PROBLEM REQUIREMENTS — Look through the data for the string "interactable". Copy every line where it is found.

TASK INPUT —
==========

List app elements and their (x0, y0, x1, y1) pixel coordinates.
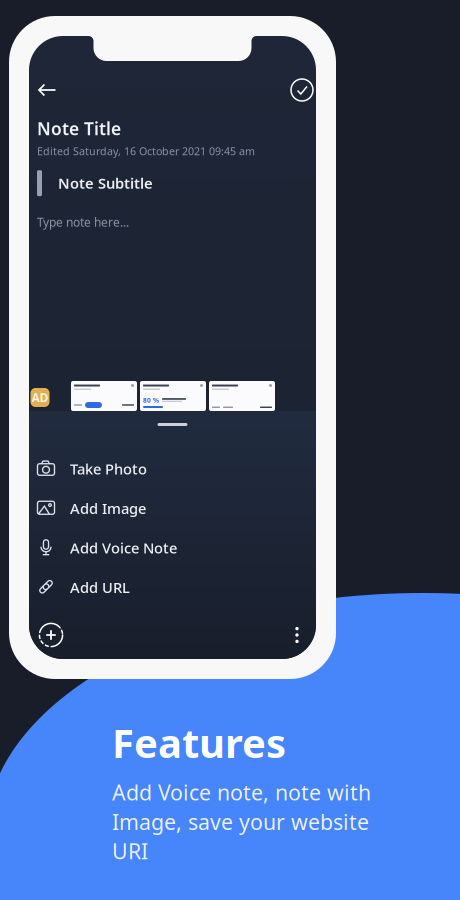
button[interactable]: More options (283, 619, 311, 651)
staticText: Note Subtitle (58, 173, 153, 193)
staticText: Add Image (70, 498, 146, 518)
staticText: AD (32, 390, 48, 405)
staticText: Type note here... (37, 214, 129, 230)
staticText: Take Photo (70, 459, 147, 478)
staticText: Add URL (70, 578, 130, 597)
button[interactable]: Add Image (29, 488, 316, 528)
staticText: Add Voice note, note with Image, save yo… (112, 778, 371, 865)
staticText: Features (112, 716, 286, 769)
button[interactable]: Save note (287, 75, 313, 105)
button[interactable]: Take Photo (29, 449, 316, 488)
staticText: Add Voice Note (70, 538, 177, 558)
button[interactable]: Add URL (29, 568, 316, 607)
staticText: Edited Saturday, 16 October 2021 09:45 a… (37, 144, 255, 158)
staticText: Note Title (37, 117, 121, 140)
staticText: 80 % (143, 396, 159, 404)
button[interactable]: Back (32, 78, 62, 102)
button[interactable]: Add attachment (34, 618, 68, 652)
button[interactable]: Add Voice Note (29, 528, 316, 568)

==========

TASK SOLUTION —
button[interactable]: More options (283, 619, 311, 651)
button[interactable]: Add Image (29, 488, 316, 528)
button[interactable]: Save note (287, 75, 313, 105)
button[interactable]: Take Photo (29, 449, 316, 488)
button[interactable]: Add URL (29, 568, 316, 607)
button[interactable]: Back (32, 78, 62, 102)
button[interactable]: Add attachment (34, 618, 68, 652)
button[interactable]: Add Voice Note (29, 528, 316, 568)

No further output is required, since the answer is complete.